Ferrari driver, 72, found guilty of punching man in road incident

Shi Ka Yee, 72, arriving at the State Courts on Thursday (17 August). (PHOTO: Gabriel Choo / Yahoo News Singapore)
Shi Ka Yee, 72, arriving at the State Courts on Thursday (17 August). (PHOTO: Gabriel Choo / Yahoo News Singapore)

A 72-year-old woman, who first made the news due to a dispute over a tree outside her house, has been found guilty of punching a younger man in a separate incident.

Singaporean Shi Ka Yee, an architect, was convicted on Thursday (17 August) of voluntarily causing hurt to Raphael Chong Yen Ping, 39, on 25 February 2014 along Telok Ayer Street.

During the trial in June this year, Chong told the court that he had been waiting for a parking space along Telok Ayer Street when Shi pulled up beside him in a red Ferrari and started honking at him.
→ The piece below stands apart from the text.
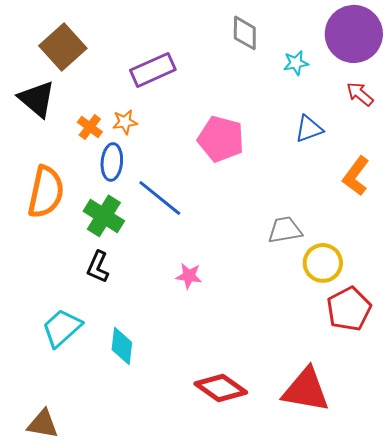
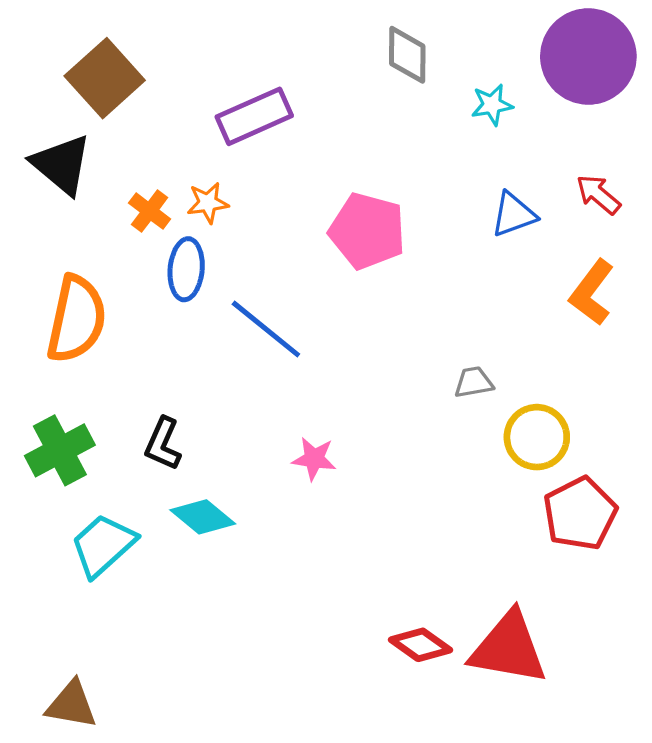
red arrow: (360, 94) -> (598, 194), moved
green cross: (104, 216) -> (60, 450), moved, turned 30
gray trapezoid: (285, 230) -> (474, 382), size x0.7
cyan diamond: (122, 346) -> (203, 517), moved, turned -57
red diamond: (221, 388) -> (420, 645), moved, size x0.7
Shi asked Chong to move his car but Chong told her that there was enough space for her car to pass.

Shi later exited her car and snapped photos of both their vehicles. Chong, who was in his car, had told Shi, “Don’t blame me if you are a lousy driver.” She responded by punching Chong’s face, which resulted in a cut above his right eyebrow.

Shi’s lawyer Irving Choh argued that his client had only slapped Chong after he insulted her. District Judge Chay Yuen Fatt noted, however, that Shi had admitted to punching Chong in her statement to the police.

Six separate charges

Shi also faces six separate charges for offences committed in 2015 and 2016. These have not been dealt with by the court.

The 2015 offences relate to a dispute over a rain tree that grew from Shi’s home in Astrid Hill.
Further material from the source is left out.